What you have to do. Every line of the listing below should come back exactly as written, with no images.

Given data.
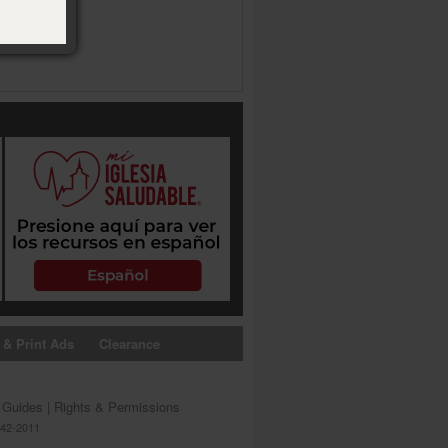
 & Print Ads
Clearance
s Guides
|
Rights & Permissions
642-2011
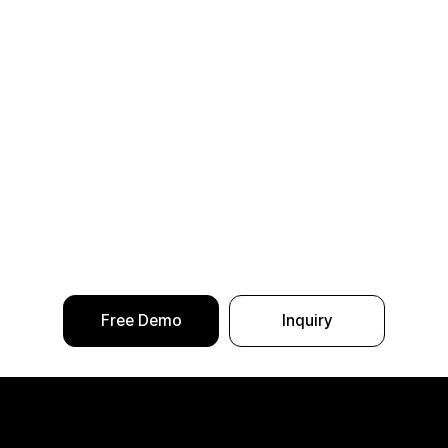
Free Demo
Inquiry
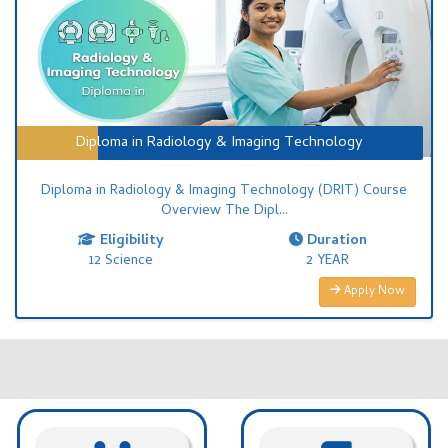
Diploma in Radiology & Imaging Technology
Diploma in Radiology & Imaging Technology (DRIT) Course
Overview The Dipl...
Eligibility
Duration
12 Science
2 YEAR
Apply Now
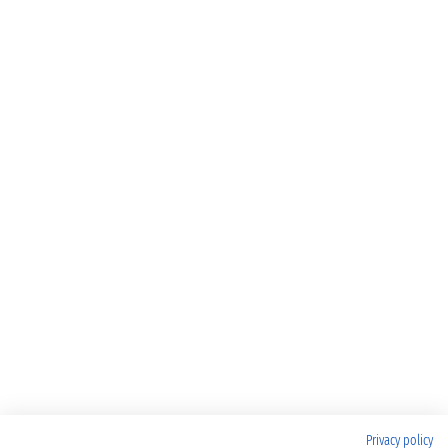
Privacy policy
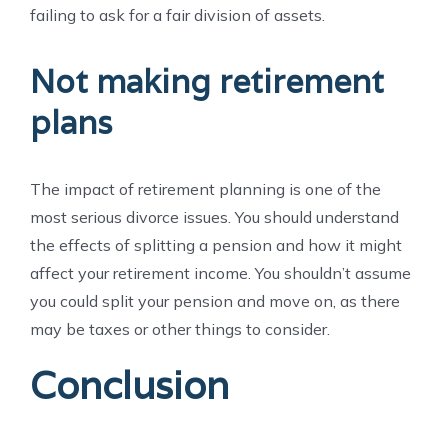
failing to ask for a fair division of assets.
Not making retirement
plans
The impact of retirement planning is one of the
most serious divorce issues. You should understand
the effects of splitting a pension and how it might
affect your retirement income. You shouldn’t assume
you could split your pension and move on, as there
may be taxes or other things to consider.
Conclusion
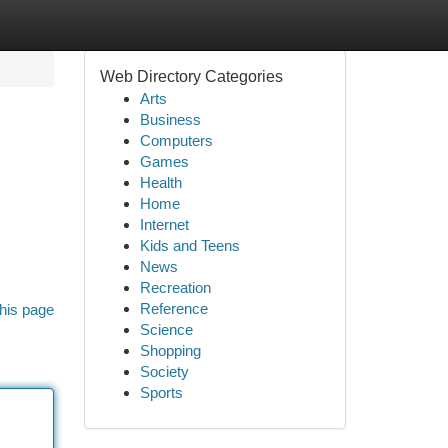
Web Directory Categories
Arts
Business
Computers
Games
Health
Home
Internet
Kids and Teens
News
Recreation
Reference
his page
Science
Shopping
Society
Sports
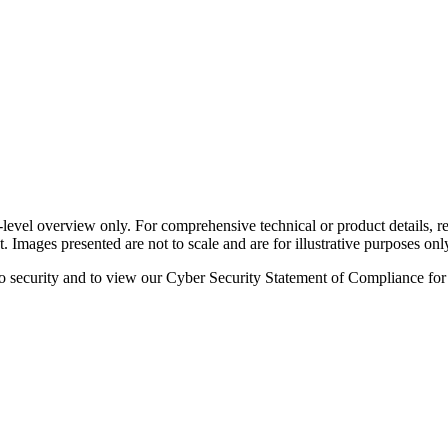
-level overview only. For comprehensive technical or product details, re
. Images presented are not to scale and are for illustrative purposes onl
o security and to view our Cyber Security Statement of Compliance for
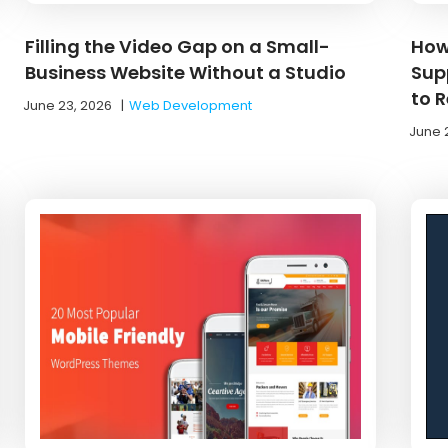
Filling the Video Gap on a Small-
How
Business Website Without a Studio
Supp
to 
June 23, 2026
|
Web Development
June 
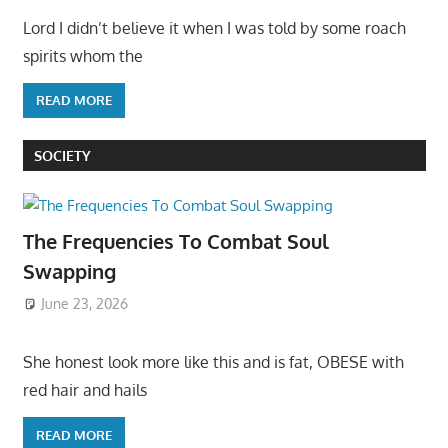
Lord I didn’t believe it when I was told by some roach
spirits whom the
READ MORE
SOCIETY
The Frequencies To Combat Soul
Swapping
June 23, 2026
She honest look more like this and is fat, OBESE with
red hair and hails
READ MORE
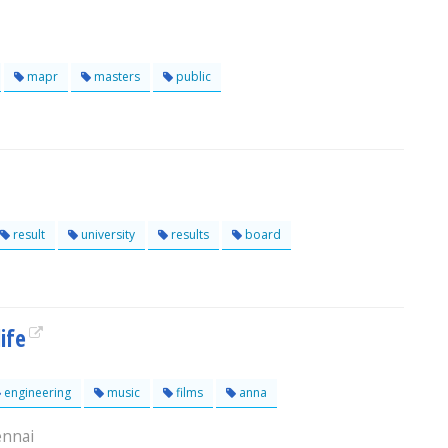
mapr
masters
public
result
university
results
board
ife
engineering
music
films
anna
ennai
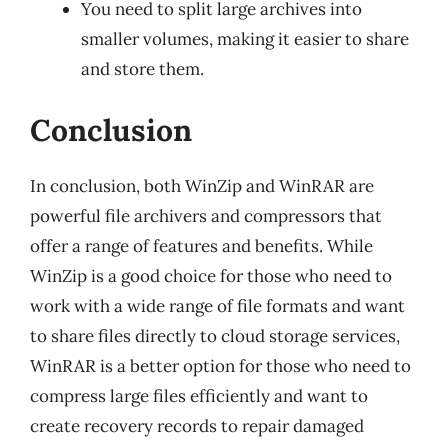
You need to split large archives into
smaller volumes, making it easier to share
and store them.
Conclusion
In conclusion, both WinZip and WinRAR are
powerful file archivers and compressors that
offer a range of features and benefits. While
WinZip is a good choice for those who need to
work with a wide range of file formats and want
to share files directly to cloud storage services,
WinRAR is a better option for those who need to
compress large files efficiently and want to
create recovery records to repair damaged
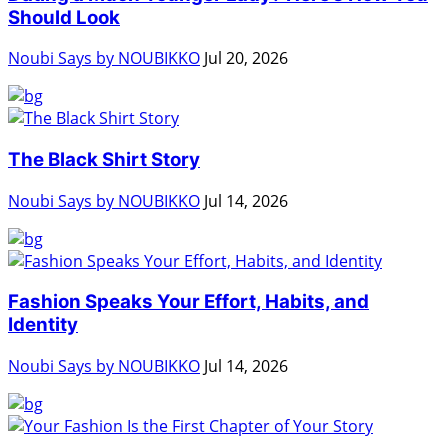
Should Look
Noubi Says by NOUBIKKO
Jul 20, 2026
The Black Shirt Story
Noubi Says by NOUBIKKO
Jul 14, 2026
Fashion Speaks Your Effort, Habits, and
Identity
Noubi Says by NOUBIKKO
Jul 14, 2026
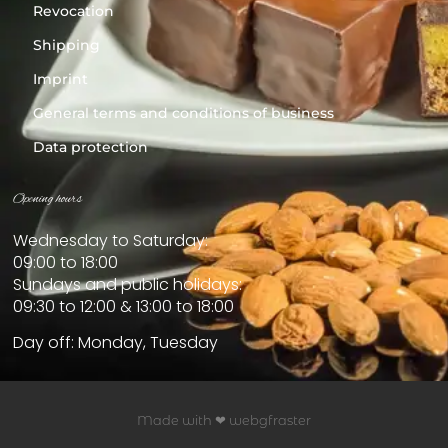
Revocation
Shipping
Imprint
General terms and conditions of business
Data protection
Opening hours
Wednesday to Saturday:
09:00 to 18:00
Sundays and public holidays:
09:30 to 12:00 & 13:00 to 18:00
Day off: Monday, Tuesday
Made with ❤ webgfraster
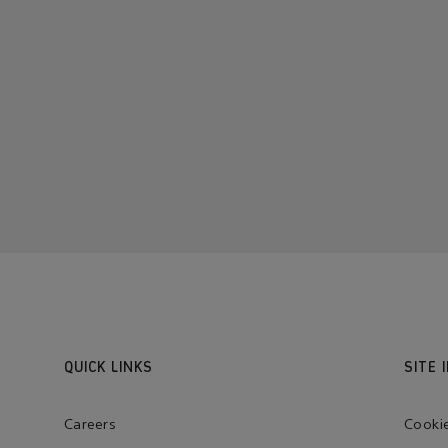
QUICK LINKS
SITE 
Careers
Cooki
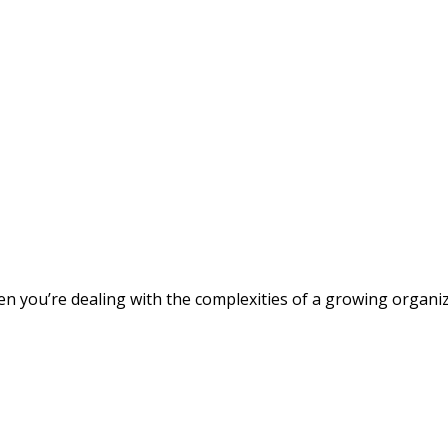
 you’re dealing with the complexities of a growing organizat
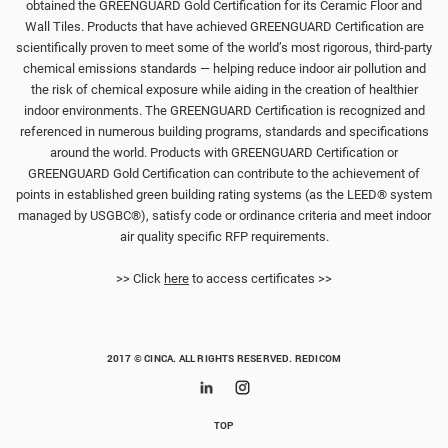
obtained the GREENGUARD Gold Certification for its Ceramic Floor and
Wall Tiles. Products that have achieved GREENGUARD Certification are
scientifically proven to meet some of the world’s most rigorous, third-party
chemical emissions standards — helping reduce indoor air pollution and
the risk of chemical exposure while aiding in the creation of healthier
indoor environments. The GREENGUARD Certification is recognized and
referenced in numerous building programs, standards and specifications
around the world. Products with GREENGUARD Certification or
GREENGUARD Gold Certification can contribute to the achievement of
points in established green building rating systems (as the LEED® system
managed by USGBC®), satisfy code or ordinance criteria and meet indoor
air quality specific RFP requirements.
>> Click
here
to access certificates >>
2017 © CINCA. ALL RIGHTS RESERVED.
REDICOM
TOP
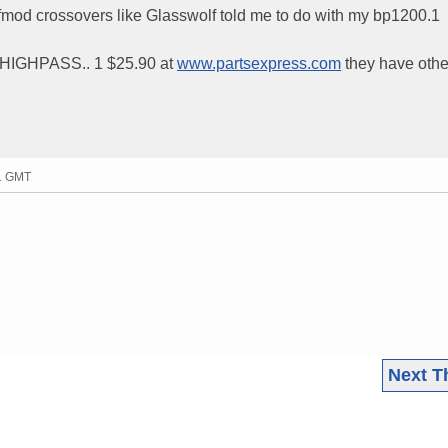
fmod crossovers like Glasswolf told me to do with my bp1200.1
IGHPASS.. 1 $25.90 at
www.partsexpress.com
they have othe
31 GMT
Next T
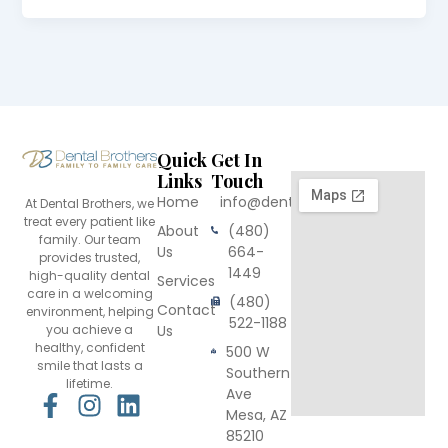
Quick
Get In
Links
Touch
Home
info@dentalbrothers.com
At Dental Brothers, we
treat every patient like
About
(480)
family. Our team
Us
664-
provides trusted,
1449
high-quality dental
Services
care in a welcoming
(480)
Contact
environment, helping
522-1188
you achieve a
Us
healthy, confident
500 W
smile that lasts a
Southern
lifetime.
Ave
F
I
L
Mesa, AZ
a
n
i
85210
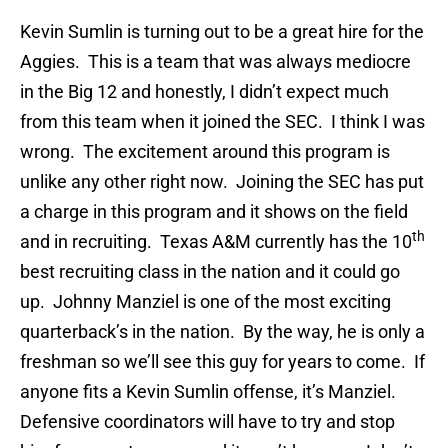
Kevin Sumlin is turning out to be a great hire for the
Aggies. This is a team that was always mediocre
in the Big 12 and honestly, I didn’t expect much
from this team when it joined the SEC. I think I was
wrong. The excitement around this program is
unlike any other right now. Joining the SEC has put
a charge in this program and it shows on the field
th
and in recruiting. Texas A&M currently has the 10
best recruiting class in the nation and it could go
up. Johnny Manziel is one of the most exciting
quarterback’s in the nation. By the way, he is only a
freshman so we’ll see this guy for years to come. If
anyone fits a Kevin Sumlin offense, it’s Manziel.
Defensive coordinators will have to try and stop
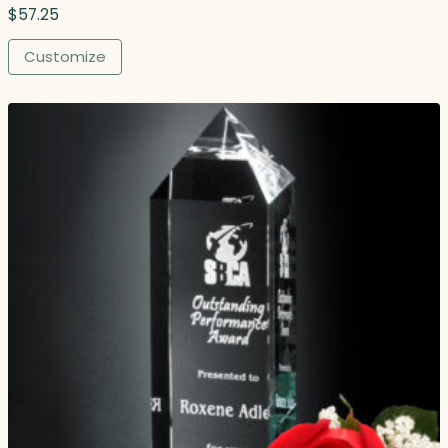
$
57.25
Customize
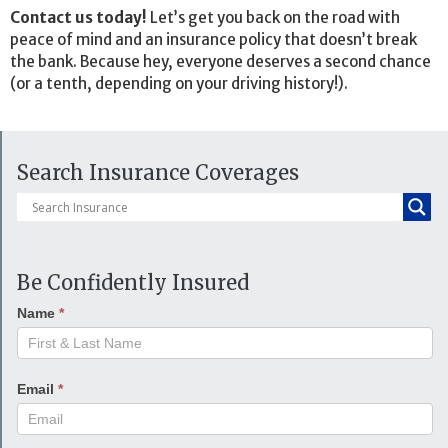
Contact us today!
Let’s get you back on the road with
peace of mind and an insurance policy that doesn’t break
the bank. Because hey, everyone deserves a second chance
(or a tenth, depending on your driving history!).
Search Insurance Coverages
Be Confidently Insured
Name
*
Email
*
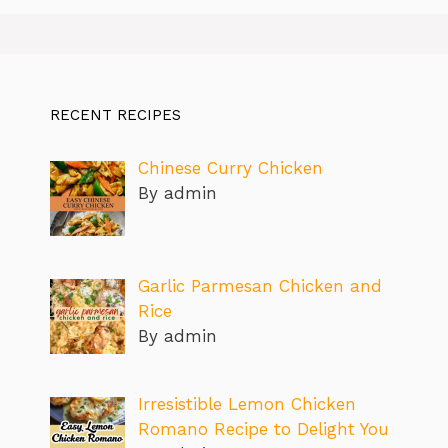
RECENT RECIPES
Chinese Curry Chicken
By admin
Garlic Parmesan Chicken and
Rice
By admin
Irresistible Lemon Chicken
Romano Recipe to Delight You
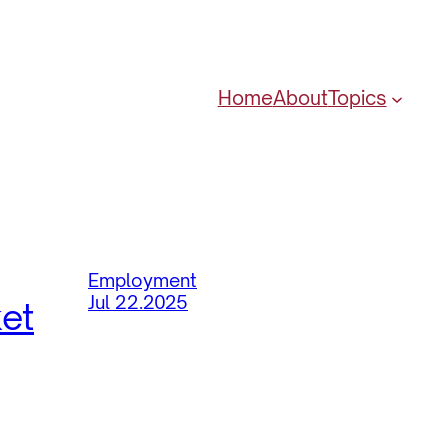
Home
About
Topics
Employment
Jul 22.2025
ket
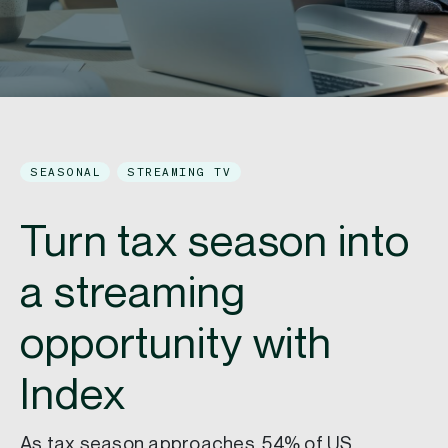
SEASONAL
STREAMING TV
Turn tax season into
a streaming
opportunity with
Index
As tax season approaches, 54% of US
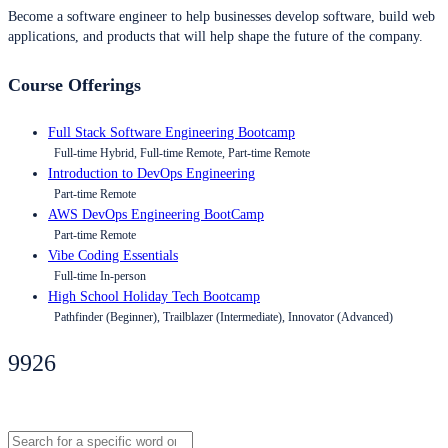
Become a software engineer to help businesses develop software, build web
applications, and products that will help shape the future of the company.
Course Offerings
Full Stack Software Engineering Bootcamp
Full-time Hybrid, Full-time Remote, Part-time Remote
Introduction to DevOps Engineering
Part-time Remote
AWS DevOps Engineering BootCamp
Part-time Remote
Vibe Coding Essentials
Full-time In-person
High School Holiday Tech Bootcamp
Pathfinder (Beginner), Trailblazer (Intermediate), Innovator (Advanced)
9926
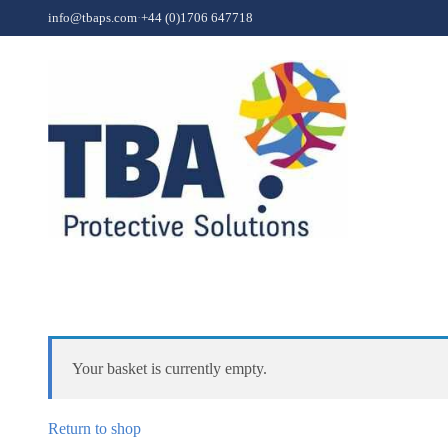
Skip to content
info@tbaps.com
·
+44 (0)1706 647718
Your basket is currently empty.
Return to shop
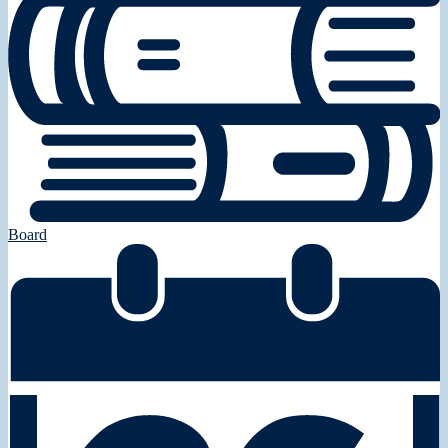
Board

Task response.
 & Print Ads
Clearance
s Guides
|
Rights & Permissions
642-2011
Free Demo
Inquiry
Diploma in Radiology & Imaging Technology
Diploma in Radiology & Imaging Technology (DRIT) Course
Overview The Dipl...
Eligibility
Duration
12 Science
2 YEAR
Apply Now
Privacy policy
failing to ask for a fair division of assets.
Not making retirement
plans
The impact of retirement planning is one of the
most serious divorce issues. You should understand
the effects of splitting a pension and how it might
affect your retirement income. You shouldn’t assume
you could split your pension and move on, as there
may be taxes or other things to consider.
Conclusion
Web Directory Categories
Arts
Business
Computers
Games
Health
Home
Internet
Kids and Teens
News
Recreation
Reference
his page
Science
Shopping
Society
Sports
-level overview only. For comprehensive technical or product details, re
. Images presented are not to scale and are for illustrative purposes onl
o security and to view our Cyber Security Statement of Compliance for
Filling the Video Gap on a Small-
How
Business Website Without a Studio
Supp
to 
June 23, 2026
|
Web Development
June 
Lord I didn’t believe it when I was told by some roach
spirits whom the
READ MORE
SOCIETY
The Frequencies To Combat Soul
Swapping
June 23, 2026
She honest look more like this and is fat, OBESE with
red hair and hails
READ MORE
mapr
masters
public
result
university
results
board
ife
engineering
music
films
anna
ennai
You need to split large archives into
smaller volumes, making it easier to share
and store them.
Conclusion
In conclusion, both WinZip and WinRAR are
powerful file archivers and compressors that
offer a range of features and benefits. While
WinZip is a good choice for those who need to
work with a wide range of file formats and want
to share files directly to cloud storage services,
WinRAR is a better option for those who need to
compress large files efficiently and want to
create recovery records to repair damaged
Should Look
Noubi Says by NOUBIKKO
Jul 20, 2026
The Black Shirt Story
Noubi Says by NOUBIKKO
Jul 14, 2026
Fashion Speaks Your Effort, Habits, and
Identity
Noubi Says by NOUBIKKO
Jul 14, 2026
Revocation
Shipping
Imprint
General terms and conditions of business
Data protection
Opening hours
Wednesday to Saturday:
09:00 to 18:00
Sundays and public holidays:
09:30 to 12:00 & 13:00 to 18:00
Day off: Monday, Tuesday
Made with ❤ webgfraster
QUICK LINKS
SITE 
Careers
Cooki
 you’re dealing with the complexities of a growing organizat
obtained the GREENGUARD Gold Certification for its Ceramic Floor and
Wall Tiles. Products that have achieved GREENGUARD Certification are
scientifically proven to meet some of the world’s most rigorous, third-party
chemical emissions standards — helping reduce indoor air pollution and
the risk of chemical exposure while aiding in the creation of healthier
indoor environments. The GREENGUARD Certification is recognized and
referenced in numerous building programs, standards and specifications
around the world. Products with GREENGUARD Certification or
GREENGUARD Gold Certification can contribute to the achievement of
points in established green building rating systems (as the LEED® system
managed by USGBC®), satisfy code or ordinance criteria and meet indoor
air quality specific RFP requirements.
>> Click
here
to access certificates >>
2017 © CINCA. ALL RIGHTS RESERVED.
REDICOM
TOP
fmod crossovers like Glasswolf told me to do with my bp1200.1
IGHPASS.. 1 $25.90 at
www.partsexpress.com
they have othe
31 GMT
Next T
Quick
Get In
Links
Touch
Home
info@dentalbrothers.com
At Dental Brothers, we
treat every patient like
About
(480)
family. Our team
Us
664-
provides trusted,
1449
high-quality dental
Services
care in a welcoming
(480)
Contact
environment, helping
522-1188
you achieve a
Us
healthy, confident
500 W
smile that lasts a
Southern
lifetime.
Ave
F
I
L
Mesa, AZ
a
n
i
85210
Kevin Sumlin is turning out to be a great hire for the
Aggies. This is a team that was always mediocre
in the Big 12 and honestly, I didn’t expect much
from this team when it joined the SEC. I think I was
wrong. The excitement around this program is
unlike any other right now. Joining the SEC has put
a charge in this program and it shows on the field
th
and in recruiting. Texas A&M currently has the 10
best recruiting class in the nation and it could go
up. Johnny Manziel is one of the most exciting
quarterback’s in the nation. By the way, he is only a
freshman so we’ll see this guy for years to come. If
anyone fits a Kevin Sumlin offense, it’s Manziel.
Defensive coordinators will have to try and stop
$
57.25
Customize
Contact us today!
Let’s get you back on the road with
peace of mind and an insurance policy that doesn’t break
the bank. Because hey, everyone deserves a second chance
(or a tenth, depending on your driving history!).
Search Insurance Coverages
Be Confidently Insured
Name
*
Email
*
RECENT RECIPES
Chinese Curry Chicken
By admin
Garlic Parmesan Chicken and
Rice
By admin
Irresistible Lemon Chicken
Romano Recipe to Delight You
Home
About
Topics
Employment
Jul 22.2025
ket
SEASONAL
STREAMING TV
Turn tax season into
a streaming
opportunity with
Index
As tax season approaches, 54% of US
Become a software engineer to help businesses develop software, build web
applications, and products that will help shape the future of the company.
Course Offerings
Full Stack Software Engineering Bootcamp
Full-time Hybrid, Full-time Remote, Part-time Remote
Introduction to DevOps Engineering
Part-time Remote
AWS DevOps Engineering BootCamp
Part-time Remote
Vibe Coding Essentials
Full-time In-person
High School Holiday Tech Bootcamp
Pathfinder (Beginner), Trailblazer (Intermediate), Innovator (Advanced)
9926
Skip to content
info@tbaps.com
·
+44 (0)1706 647718
Your basket is currently empty.
Return to shop
Board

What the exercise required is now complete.